• chickentendrils [any, comrade/them]
      ·
      2 years ago

      Rather than effective measures, like lockdowns, quality masks, retrofitting buildings for minimum required ventilation, UV light filtration of indoor air... We got the neoliberal solution: A publicly financed, privately-owned medical product that doesn't stop transmission or pandemic/endemic disease in humans, but can be used as a bludgeon to get people back to work and stop caring.

      I've talked about my clinical data background, proximity to the COVID vaccine programme in the past. I've always made sure to source everything well, as I've done for client sponsors whose COVID medical products are on the market (I did have a removed post in the modlog ~6 weeks back which had an interesting photo).

      If a shot is outdated, not specific to the strain of the virus circulating most widely in humans, that's what it will do. As first observed by UK HSA in their vaccine surveillance report Week 42 (below): Inhibit your body’s ability to synthesize antibodies which are effective against the strain you were exposed to. That's just because of the philosophy of all vaccines produced and administered anywhere in the world thus far (mRNA, adenovirus, DNA, spike conjugated TT - whatever, doesn't matter) only have genetic material from the most rapidly mutating spike protein, subunit S1. The shots being administered until Omicron-specific boosters were produced imprinted the patient's immune system with a memory of the S1 protein isolated in Wuhan in 2019, despite the Delta strain being by far the most prominent at the time it was being recommended to everyone except children (or even required by OSHA for all employees working for firms with >100 employees).

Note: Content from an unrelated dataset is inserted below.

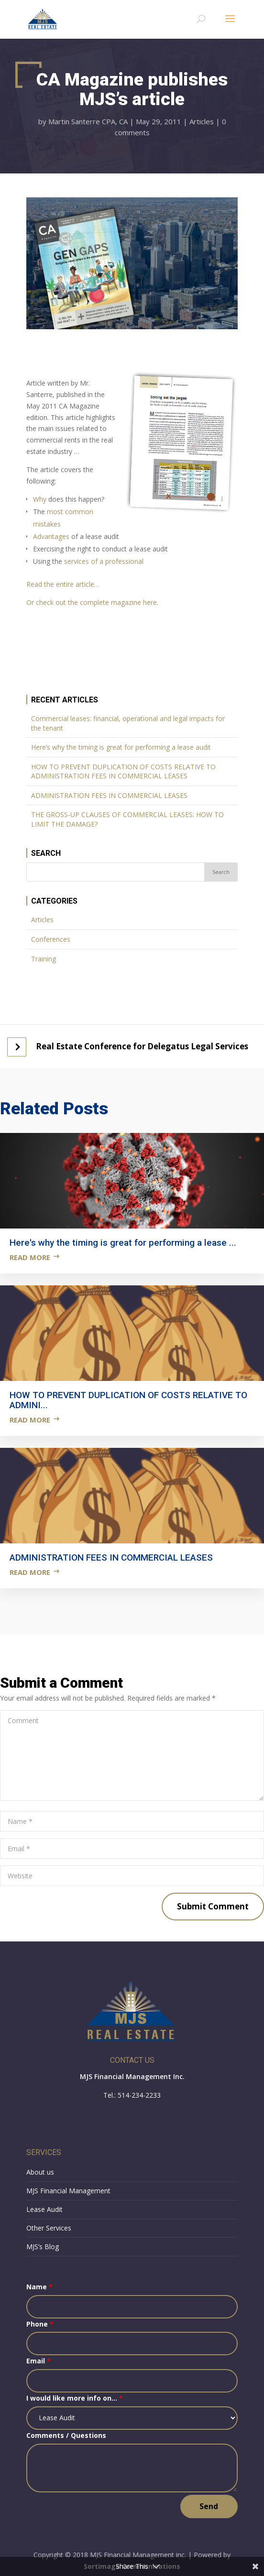  What do you see at coordinates (39, 2286) in the screenshot?
I see `Name` at bounding box center [39, 2286].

      https://assets.publishing.service.gov.uk/government/uploads/system/uploads/attachment_data/file/1027511/Vaccine-surveillance-report-week-42.pdf (page 23):

      Seropositivity estimates for N antibody will underestimate the proportion of the population previously infected due to (i) blood donors are potentially less likely to be exposed to natural infection than age matched individuals in the general population (ii) waning of the N antibody response over time and (iii) recent observations from UK Health Security Agency (UKHSA) surveillance data that N antibody levels appear to be lower in individuals who acquire infection following 2 doses of vaccination.

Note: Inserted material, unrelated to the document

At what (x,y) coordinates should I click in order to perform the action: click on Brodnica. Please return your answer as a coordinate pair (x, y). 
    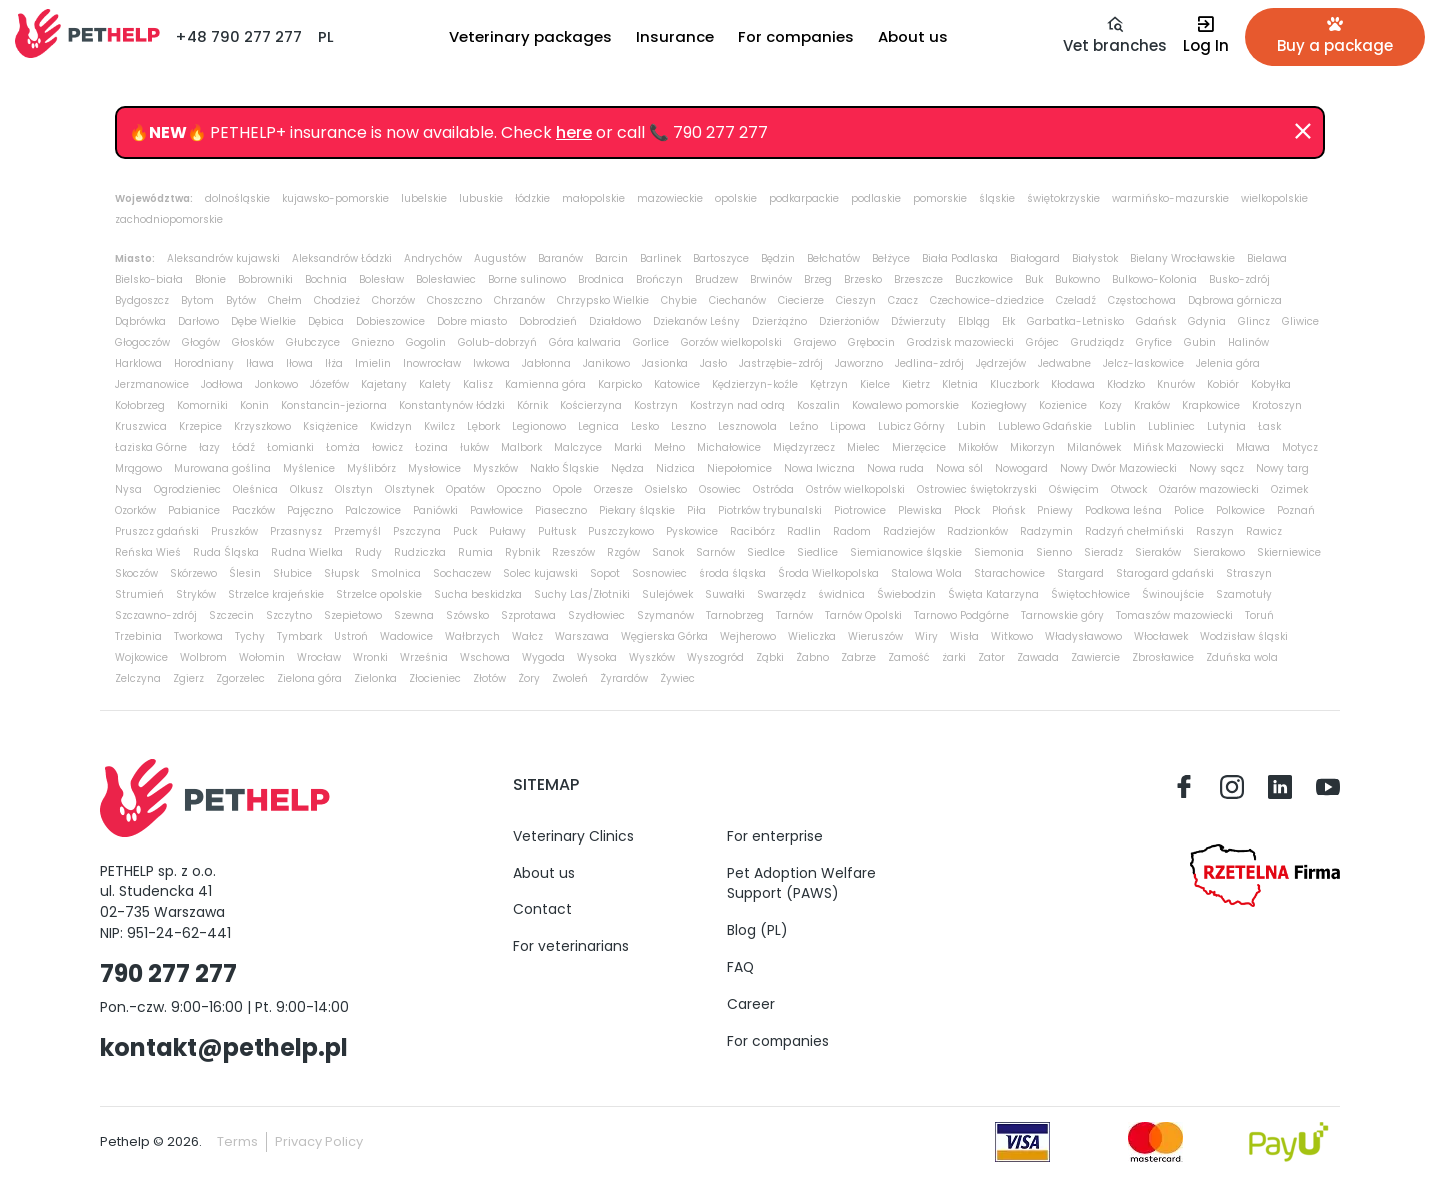     Looking at the image, I should click on (601, 279).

      When it comes to beta or alphacoronaviruses, there's always surveillance of spike protein (S) and nucleocapsid (N, also nucleoprotein) antibodies. It would have been obvious to regulators that this were a risk, since it's a coronavirus, but luckily really well done studies in Italy controlling for other factors found those with antibodies for endemic seasonal coronaviruses had worse outcomes from COVID-19 infections: https://pubmed.ncbi.nlm.nih.gov/33915711/

      None of this is to suggest vaccines aren't useful, absolutely should have been recommended to the elderly or those at risk of severe illness or death, but for most younger or otherwise healthier people you'd be less likely to have repeat infections after surviving infection or waiting for an updated vaccine, ideally on a quality platform that accounts for genetic drift, without a previously imprinted immune response targeting a previous version of the virus. Research should have been primarily on long COVID after at least Oct 2021, so that we could make a real assessment.